## Problem to solve:
Within the entries below, the lines from the one with "personnelles génétiques, les" through the one with "12. Modifications des C.G.V." are to be set down exactly, both ends kept.

[Entries taken from a collection]
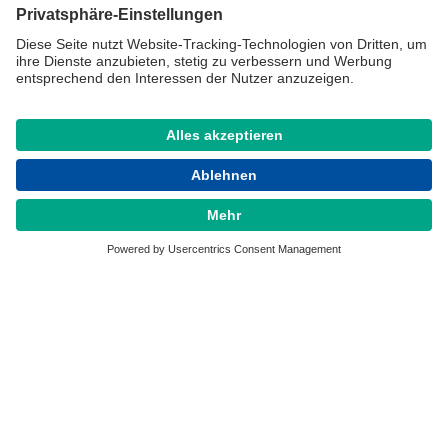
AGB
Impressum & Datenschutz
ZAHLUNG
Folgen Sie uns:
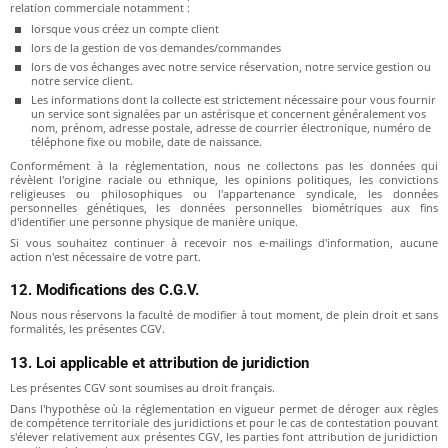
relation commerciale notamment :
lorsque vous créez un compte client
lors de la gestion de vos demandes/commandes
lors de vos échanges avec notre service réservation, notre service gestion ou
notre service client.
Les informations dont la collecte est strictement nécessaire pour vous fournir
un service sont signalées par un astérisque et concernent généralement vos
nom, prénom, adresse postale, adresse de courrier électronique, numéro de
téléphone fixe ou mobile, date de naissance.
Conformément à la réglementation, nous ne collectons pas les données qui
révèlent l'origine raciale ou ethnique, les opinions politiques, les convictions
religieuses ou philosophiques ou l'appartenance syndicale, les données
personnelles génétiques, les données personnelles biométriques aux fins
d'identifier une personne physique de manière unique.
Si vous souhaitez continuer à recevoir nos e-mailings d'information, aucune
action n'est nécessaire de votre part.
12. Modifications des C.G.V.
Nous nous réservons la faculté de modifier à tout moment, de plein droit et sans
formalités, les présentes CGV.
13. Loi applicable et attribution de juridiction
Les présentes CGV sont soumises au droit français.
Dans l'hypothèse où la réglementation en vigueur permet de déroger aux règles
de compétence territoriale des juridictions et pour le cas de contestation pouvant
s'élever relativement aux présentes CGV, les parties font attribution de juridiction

--

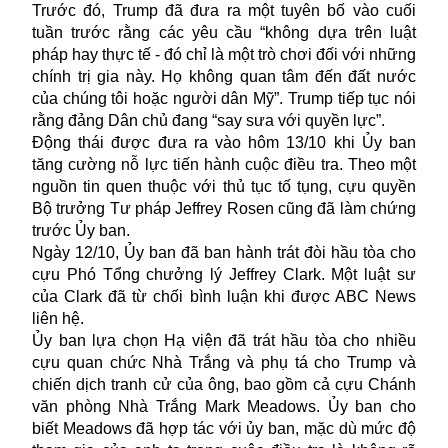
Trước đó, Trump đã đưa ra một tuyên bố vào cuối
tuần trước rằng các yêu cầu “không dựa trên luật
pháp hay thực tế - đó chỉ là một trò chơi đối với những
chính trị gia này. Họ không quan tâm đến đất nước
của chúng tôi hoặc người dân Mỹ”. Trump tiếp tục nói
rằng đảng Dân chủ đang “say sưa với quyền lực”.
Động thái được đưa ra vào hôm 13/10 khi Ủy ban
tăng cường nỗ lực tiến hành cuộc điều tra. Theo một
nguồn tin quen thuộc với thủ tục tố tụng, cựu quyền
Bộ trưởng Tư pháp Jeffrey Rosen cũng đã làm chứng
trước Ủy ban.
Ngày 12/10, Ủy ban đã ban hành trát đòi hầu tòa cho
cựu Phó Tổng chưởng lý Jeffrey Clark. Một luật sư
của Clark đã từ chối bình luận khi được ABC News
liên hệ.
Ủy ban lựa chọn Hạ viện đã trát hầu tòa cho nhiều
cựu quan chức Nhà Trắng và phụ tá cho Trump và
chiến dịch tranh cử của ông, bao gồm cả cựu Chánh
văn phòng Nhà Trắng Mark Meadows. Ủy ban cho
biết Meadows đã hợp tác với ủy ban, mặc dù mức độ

--

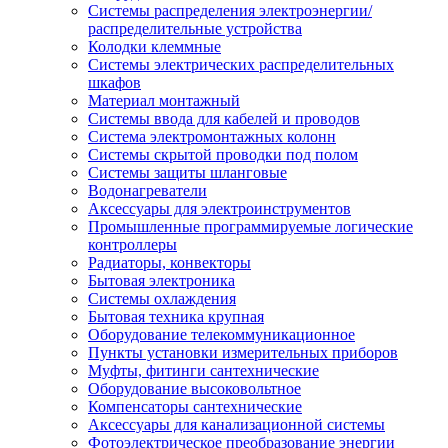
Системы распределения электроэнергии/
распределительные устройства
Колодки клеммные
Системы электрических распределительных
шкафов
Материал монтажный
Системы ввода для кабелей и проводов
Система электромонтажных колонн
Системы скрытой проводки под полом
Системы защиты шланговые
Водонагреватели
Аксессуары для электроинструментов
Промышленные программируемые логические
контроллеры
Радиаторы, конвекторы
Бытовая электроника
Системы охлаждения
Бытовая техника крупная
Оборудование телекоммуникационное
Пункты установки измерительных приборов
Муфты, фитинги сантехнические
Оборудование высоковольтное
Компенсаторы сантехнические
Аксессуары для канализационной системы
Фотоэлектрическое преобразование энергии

## Exercise result:
personnelles génétiques, les données personnelles biométriques aux fins
d'identifier une personne physique de manière unique.
Si vous souhaitez continuer à recevoir nos e-mailings d'information, aucune
action n'est nécessaire de votre part.
12. Modifications des C.G.V.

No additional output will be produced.